Based on the anchors (except those receiving negative structural evidence), associative relationships are compared across systems. The most frequent matches indicate a correspondence between an associative relationship in one system and one relationship (hierarchical or associative) or combination thereof in the other. For example, from Heart -contained in→ Middle mediastinum -part-of→ Mediastinum in FMA and Heart -boundsSpace→ Mediastinum in GALEN, the relationship match {FMA:contained in - part-of, GALEN:boundsSpace} can be extracted.

4.2. Alignment 2

The second alignment also includes a lexical phase and a structural phase, followed by a hierarchical match phase [21]. For each phase, generic schema matching algorithms were adapted to 1) cope with the number of concepts present and 2) handle the more expressive modeling environments (Protégé and GRAIL). Summarizing from [21], the second alignment proceeds as follows.

The lexical phase identifies concepts whose names are similar. Each concept name from FMA and GALEN is first mapped to the UMLS Metathesaurus after normalization and reduced to a set of UMLS concept identifiers. Each concept identifier is further annotated with part-of-speech information identified using the SPECIALIST Lexicon. The similarity between two concepts from FMA and GALEN depends on the ratio of shared UMLS concepts to the total number of UMLS concept mapped to. Part-of-speech information is further used to distinguish between roots (nouns and verbs) and modifiers (adjectives and adverbs) [7].

For example, Valve in heart from GALEN is first normalized to heart valve and mapped to two UMLS concepts. Cardiac valve from FMA is normalized to cardiac valve and mapped to three UMLS concepts, two of which being shared with the mappings of Valve in heart. Based on this, the similarity between Valve in heart and Cardiac valve was assigned a score of .8 (where 0 indicates no similarity and 1.0 indicates a perfect match).

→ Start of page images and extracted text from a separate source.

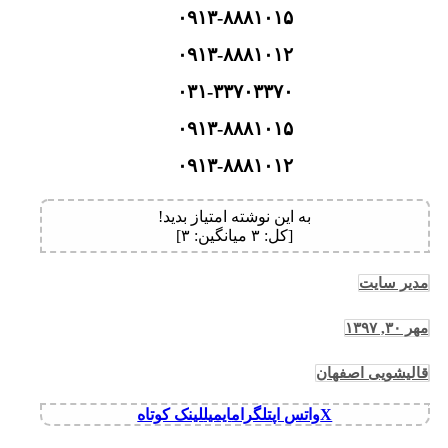
۰۹۱۳-۸۸۸۱۰۱۵
۰۹۱۳-۸۸۸۱۰۱۲
۰۳۱-۳۳۷۰۳۳۷۰
۰۹۱۳-۸۸۸۱۰۱۵
۰۹۱۳-۸۸۸۱۰۱۲
به این نوشته امتیاز بدید!
[کل:
۳
میانگین:
۳
]
مدیر سایت
مهر ۳۰, ۱۳۹۷
قالیشویی اصفهان
X
واتس اپ
تلگرام
ایمیل
لینک کوتاه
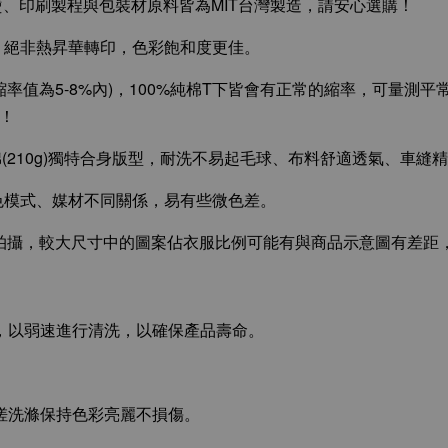
整燙、印刷製程與包裝材原料皆為MIT台灣製造，請安心選購！
，絕非熱昇華轉印，色彩飽和度更佳。
縮率值為5-8%內)，100%純棉T下皆會有正常的縮率，可量測平常
圖！
全精梳棉(210g)獨特合身版型，耐洗不易起毛球、布料舒適透氣、車
色模式、媒材不同關係，易有些微色差。
攝，較大尺寸中的圖案佔衣服比例可能有與商品示意圖有差距
袋，以弱速進行清洗，以確保產品壽命。
揉搓洗滌保持色彩亮麗不損傷。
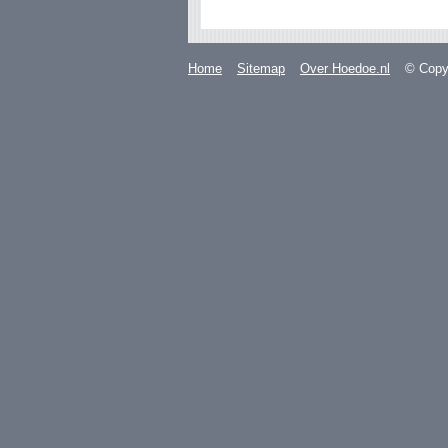
Home
Sitemap
Over Hoedoe.nl
© Copyr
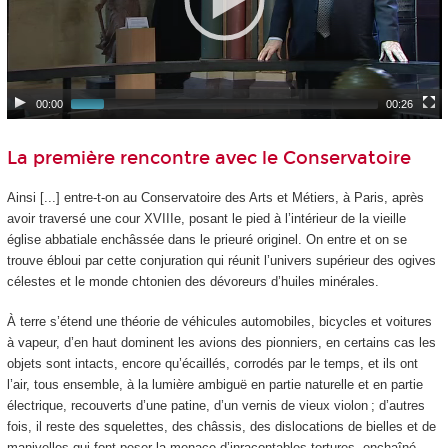
00:00
00:26
La première rencontre avec le Conservatoire
Ainsi [...] entre-t-on au Conservatoire des Arts et Métiers, à Paris, après
avoir traversé une cour XVIIIe, posant le pied à l’intérieur de la vieille
église abbatiale enchâssée dans le prieuré originel. On entre et on se
trouve ébloui par cette conjuration qui réunit l’univers supérieur des ogives
célestes et le monde chtonien des dévoreurs d’huiles minérales.
À terre s’étend une théorie de véhicules automobiles, bicycles et voitures
à vapeur, d’en haut dominent les avions des pionniers, en certains cas les
objets sont intacts, encore qu’écaillés, corrodés par le temps, et ils ont
l’air, tous ensemble, à la lumière ambiguë en partie naturelle et en partie
électrique, recouverts d’une patine, d’un vernis de vieux violon ; d’autres
fois, il reste des squelettes, des châssis, des dislocations de bielles et de
manivelles qui font peser la menace d’inracontables tortures, enchaîné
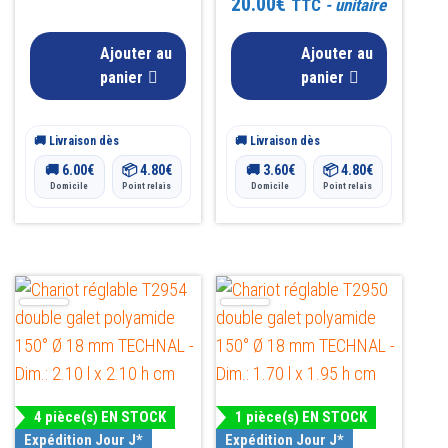
20.00
€
TTC
- unitaire
5.00
sur 5
Ajouter au
Ajouter au
panier
panier
🚚 Livraison dès
🚚 Livraison dès
🚚
6.00
€
📦
4.80
€
🚚
3.60
€
📦
4.80
€
Domicile
Point relais
Domicile
Point relais
4 pièce(s) EN STOCK
1 pièce(s) EN STOCK
Expédition Jour J*
Expédition Jour J*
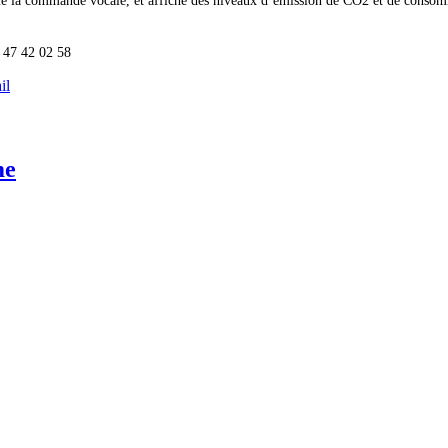
 comme la commande vocale, et affiche des niveaux d’émission de CO2 et de cons
2 47 42 02 58
il
me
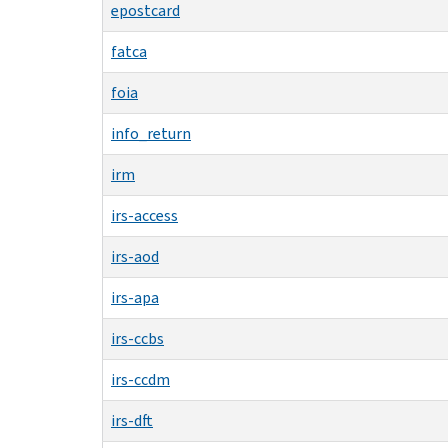
epostcard
fatca
foia
info_return
irm
irs-access
irs-aod
irs-apa
irs-ccbs
irs-ccdm
irs-dft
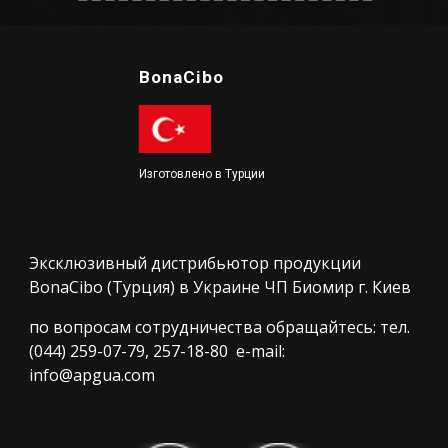
BonaCibo
Изготовлено в Турции
Эксклюзивный дистрибьютор продукции
BonaCibo (Турция) в Украине ЧП Биомир г. Киев
по вопросам сотрудничества обращайтесь: тел.
(044) 259-07-79, 257-18-80 e-mail:
info@apgua.com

The structural phase attempts to identify concepts (and relationships) that are used similarly in both systems. The first step is to reify every relation present in FMA or GALEN, thereby creating new, artificial concepts. For example, one such concept is created from the relation <Cardiac valve, part-of, Heart>. Similarity scores can then be assigned to matches among these artificial concepts, corresponding to relation matches. The similarity of two relations in a match is estimated to be the average similarity of the concepts and relationships involved in the relations. This process makes it possible to identify the similarity of relations, not only concepts. For example, this is how we identified that both FMA and GALEN assert that cardiac valves are part of the heart.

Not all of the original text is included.